Puzzle électrique

Deuxième album magnifiquement hanté de Blanche, un groupe de Détroit passé à l’ouest.

Jacques Vincent  • 18 octobre 2007 abonné·es

On croise tellement de disques qui ressemblent à des appartements vides ­ et d’ailleurs manifestement pas conçus pour abriter âme qui vive ­ qu’on est particulièrement heureux de trouver la maison Blanche aussi habitée. Profondément ancré dans l’histoire de la musique populaire américaine, le groupe nous console aussi de tant de ses confrères anglais qui n’imaginent même pas qu’il ait pu se passer quoi que ce soit avant les années 1980.

Pour qui découvre Blanche avec ce deuxième album et commence à s’intéresser au groupe, chaque information arrive comme un élément d’un puzzle qui s’emboîte miraculeusement avec le reste. Entend-on ici le fantôme de Johnny Cash, qu’on apprend que Dan John Miller et Tracee Mae, le couple qui constitue le pivot du groupe, jouent dans Walk The Line , le film consacré à l’homme en noir. Et les quelques colères électriques qui émaillent le disque (et en rappellent d’autres) collent très bien avec cette reprise du Gun Club figurant sur le premier album, qui constitue un argument de plus pour défendre un groupe qui sait se souvenir de feu Jeffrey Lee Pierce, dont l’énergie destructrice a engendré des disques inoubliables mais a aussi fini par avoir sa peau.

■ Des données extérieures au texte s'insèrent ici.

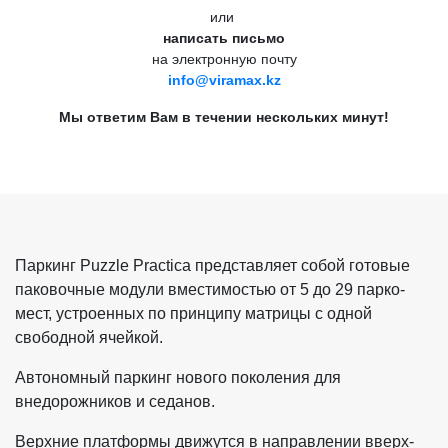
или
написать письмо
на электронную почту
info@viramax.kz
Мы ответим Вам в течении нескольких минут!
Паркинг Puzzle Practica представляет собой готовые
паковочные модули вместимостью от 5 до 29 парко-
мест, устроенных по принципу матрицы с одной
свободной ячейкой.
Автономный паркинг нового поколения для
внедорожников и седанов.
Верхние платформы движутся в направлении вверх-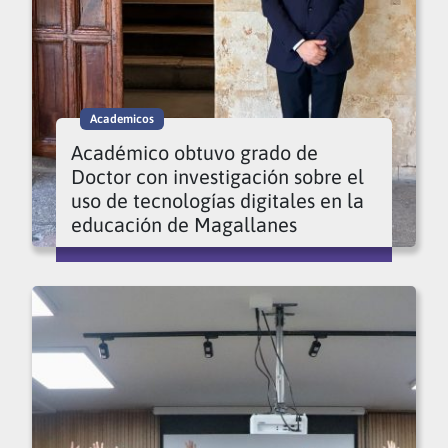
Academicos
Académico obtuvo grado de
Doctor con investigación sobre el
uso de tecnologías digitales en la
educación de Magallanes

Originaire de Détroit, le groupe n’était pas, a priori , destiné à prendre ce genre de chemin, mais la géographie mentale s’accommode souvent mal de la cartographie. Il récidive sans vergogne avec ce deuxième album enregistré à Nashville, qui évoque des errances dans des étendues désolées par une instrumentation qui fait la part belle aux banjos, mandolines, violons et autres pedal steel guitars . Les guitares gavées d’écho et les voix des deux principaux protagonistes, à qui il arrive de sonner comme un mélange des Cramps et du Jefferson Airplane, font le reste. Il ne faudrait pas pour autant voir Blanche comme une maison de fantômes ou une bande de passéistes. Leur façon d’endosser, au sens propre comme au sens figuré, des costumes du passé n’est que leur façon singulière d’être au présent.